I then add my 2 most beloved ingredients, cinnamon and stevia. You can add these the night before if you want your breakfast truly instant.
The stevia is a natural herb sweetener that is non-caloric. A little of KAL Pure Stevia Extract goes a long way. Start with a small amount (it has a tiny spoon inside) and taste to discover your preferred level of sweetness.
These added to most cereals can make it the yummiest thing you’ve ever tasted.
If you’re starting with 1 cup oats to 3 cups water, start with 1/2 tsp cinnamon and a scant 1/8 tsp (or 2 mini scoops) of stevia.
The next 2 winners, brown rice and millet, I put in the cooker at night and just push the cook button, let the grain cook while I’m getting ready for bed, then unplug the cooker, leave the lid closed and serve in the morning. It stays good on the counter overnight.
Alternately, sometimes I’ll measure at night, let the grain soak overnight, and then hit the cook button in the morning. It takes about 20 minutes.
I use brown basmati rice. It has a sweet, nutty flavor, is very nutritious and is good to eat sweetened for breakfast or buttered for dinner.
The measurement is 1 cup rice to 2 cups water. For my family I usually use 3 1/2 cups of rice to 7 cups water.
Then I add stevia, cinnamon and some rice milk to taste. It’s hard to go wrong here. Taste as you go. It’s like having rice pudding for breakfast. Sometimes I blend it with extra milk or water to make cream of rice. Love it!
Millet is a high protein grain with its own nutty flavor that works well for breakfast OR dinner (with butter & garlic salt, of course).
Add stevia, cinnamon & milk. (Am I repeating myself here?)
It tastes soooooo good, especially with fresh strawberries and milk.
I usually try to keep a container of soaked almonds in the fridge to add to my breakfast cereal.
Soaked almonds stay good for several days in water in the fridge. You can chop them if you like.
Almonds are on my top 10 of all-time healthy foods. They have live enzymes which give them a delectable crunch and make them easier to digest. Their calcium is very absorb-able.
A dash of stevia and pure maple syrup added to sliced strawberries makes a beautiful, delicious and irresistible topping for your breakfast table. Sliced bananas or other fresh fruit are also great.
My kids would love to eat this topping straight out of the bowl!
Even the pickiest eaters will eventually succumb to these healthy and oh, so convenient meals!
Save time, truly nourish, and please your palate. Give it a try!
Here are the measurements and stove-top directions:
Steel Cut Oats-1 cup to 3 cups water
Stove top directions-bring to a boil stirring constantly until well thickened. About 10 minutes.
Brown Rice or Millet-1 cup to 2 cups water
Stove top directions-bring to a boil, then simmer, covered until liquid is absorbed. About 20 minutes.

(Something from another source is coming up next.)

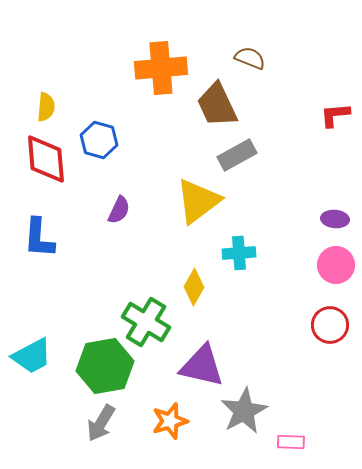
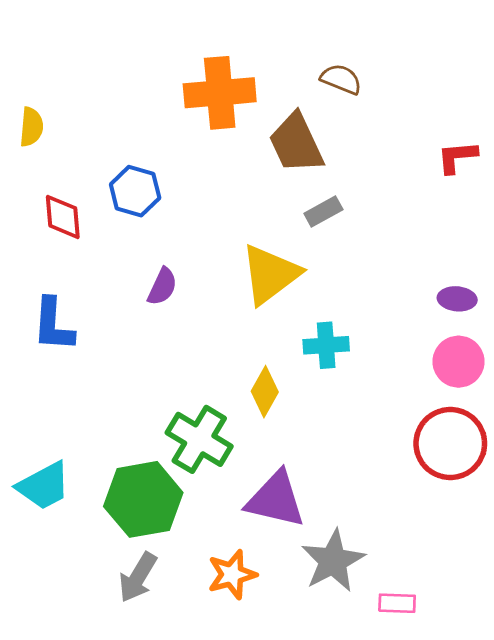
yellow semicircle: (46, 107) -> (31, 127), moved
gray rectangle: (237, 155) -> (323, 212), size x0.7
red diamond: (46, 159) -> (63, 217), size x0.7
red circle: (330, 325) -> (450, 443), size x1.4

This looks like a great breakfast! I love steel cut oats!
Yum! This sounds very similar to some oatmeal we make over night in the crock pot!
I am so happy to come upon your site! I love steel cut oats. I make that every evening before I go to bed. I have done a similar thing as to start cooking it the night before. I am so excited to try some of the other suggestions you have. Thanks!
This looks like a great breakfast! I love steel cut oats!
Thanks for the proportions. I have made the steel cut oats both in my crock and in my rice cooker.
In my rice cooker it seems to bubble all over the place, and out the lid vent. I did not have the water/grain proportions correct, and have yet to try again.Maybe I was cooking it too high. I set it on ‘brown rice’ setting.
I had better luck in the crock, but yes, it did cook quicker and hotter. I think I’ll give the oats another try in the rice cooker. – Thanks
We love adding honey and cinnamon too, with some raisins…
If you use the rice cooker for oats, don’t push cook. The oats need much less heat than rice. Just leave it on warm or low all night. Honey, cinnamon & raisins…Mmmmm!
Thanks for the tip! I tried it and the oats were perfect.
April
I never thought of using the rice cooker on warm. That solves me problem of wanting to low heat my grains. Thank you. We don’t use any sweetener. Instead we cut up apples or bananas. At first there were a few protests, but everyone now prefers hot breakfast cereal without added sweets except the fruit.